##### Data supplied

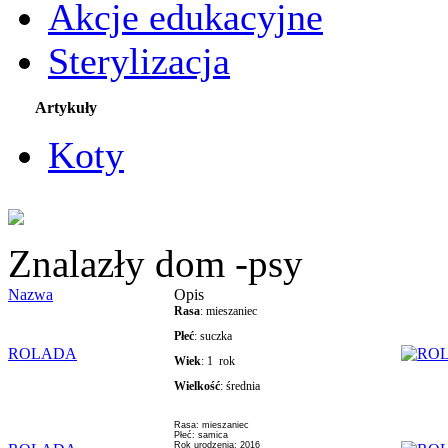
Akcje edukacyjne
Sterylizacja
Artykuły
Koty
Znalazły dom -psy
Nazwa
Opis
Rasa
: mieszaniec
Płeć
: suczka
ROLADA
Wiek
: 1 rok
Wielkość
: średnia
Rasa: mieszaniec
Płeć: samica
Rok urodzenia: 2016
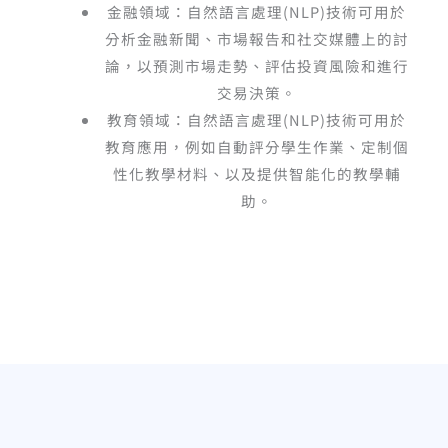
金融領域：自然語言處理
(NLP)
技術可用於
分析金融新聞、市場報告和社交媒體上的討
論，以預測市場走勢、評估投資風險和進行
交易決策。
教育領域：自然語言處理
(NLP)
技術可用於
教育應用，例如自動評分學生作業、定制個
性化教學材料、以及提供智能化的教學輔
助。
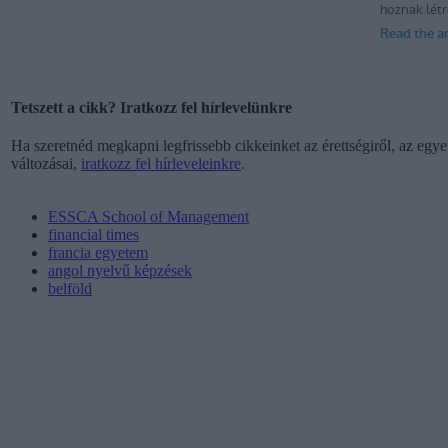
Tetszett a cikk? Iratkozz fel hírlevelünkre
Ha szeretnéd megkapni legfrissebb cikkeinket az érettségiről, az egyet
változásai,
iratkozz fel hírleveleinkre
.
ESSCA School of Management
financial times
francia egyetem
angol nyelvű képzések
belföld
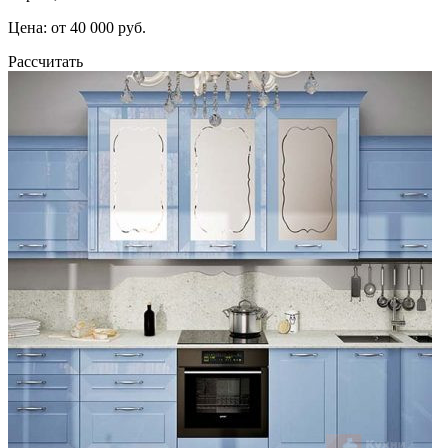
Цена: от 40 000 руб.
Рассчитать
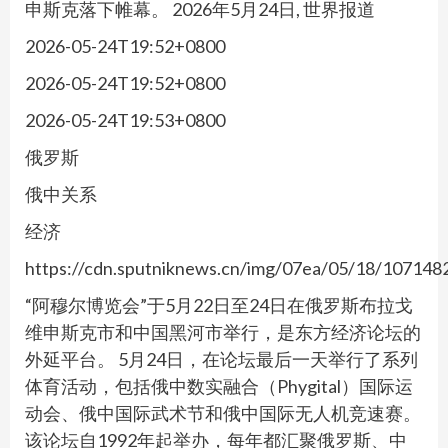
申斯克落下帷幕。 2026年5月24日, 世界报道
2026-05-24T19:52+0800
2026-05-24T19:52+0800
2026-05-24T19:53+0800
俄罗斯
俄中关系
经济
https://cdn.sputniknews.cn/img/07ea/05/18/1071
“阿穆尔博览会”于5月22日至24日在俄罗斯布拉戈
维申斯克市和中国黑河市举行，是东方经济论坛的
外延平台。 5月24日，在论坛最后一天举行了系列
体育活动，包括俄中数实融合（Phygital）国际运
动会、俄中国际武术节和俄中国际无人机竞速赛。
该论坛自1992年起举办，每年都汇聚俄罗斯、中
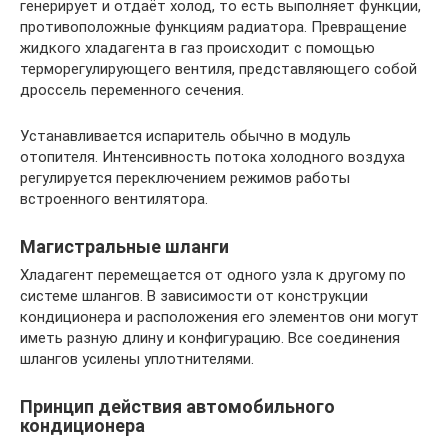
генерирует и отдаёт холод, то есть выполняет функции,
противоположные функциям радиатора. Превращение
жидкого хладагента в газ происходит с помощью
терморегулирующего вентиля, представляющего собой
дроссель переменного сечения.
Устанавливается испаритель обычно в модуль
отопителя. Интенсивность потока холодного воздуха
регулируется переключением режимов работы
встроенного вентилятора.
Магистральные шланги
Хладагент перемещается от одного узла к другому по
системе шлангов. В зависимости от конструкции
кондиционера и расположения его элементов они могут
иметь разную длину и конфигурацию. Все соединения
шлангов усилены уплотнителями.
Принцип действия автомобильного
кондиционера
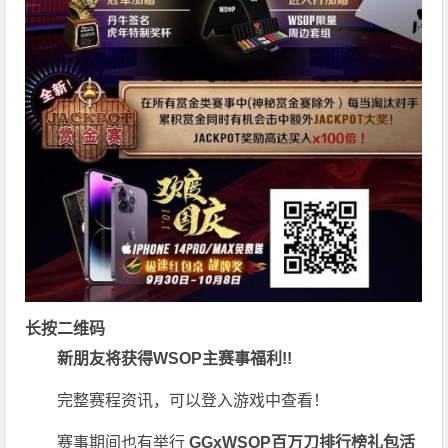
长按二维码
新朋友将获得WSOP主赛事福利!!
完整赛程资讯，可以登入游戏中查看！
赛事期间也有举行
GGxWSOP百万刀排行榜礼包活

##########

» Prompt
Skip the pictures and restate exactly the lines from the beginning of the listing to the line with "Tetszett a cikk? Iratkozz fel hírlevelünkre", that line included.

» Result
Akcje edukacyjne
Sterylizacja
Artykuły
Koty
Znalazły dom -psy
Nazwa
Opis
Rasa
: mieszaniec
Płeć
: suczka
ROLADA
Wiek
: 1 rok
Wielkość
: średnia
Rasa: mieszaniec
Płeć: samica
Rok urodzenia: 2016
金融領域：自然語言處理
(NLP)
技術可用於
分析金融新聞、市場報告和社交媒體上的討
論，以預測市場走勢、評估投資風險和進行
交易決策。
教育領域：自然語言處理
(NLP)
技術可用於
教育應用，例如自動評分學生作業、定制個
性化教學材料、以及提供智能化的教學輔
助。
Tetszett a cikk? Iratkozz fel hírlevelünkre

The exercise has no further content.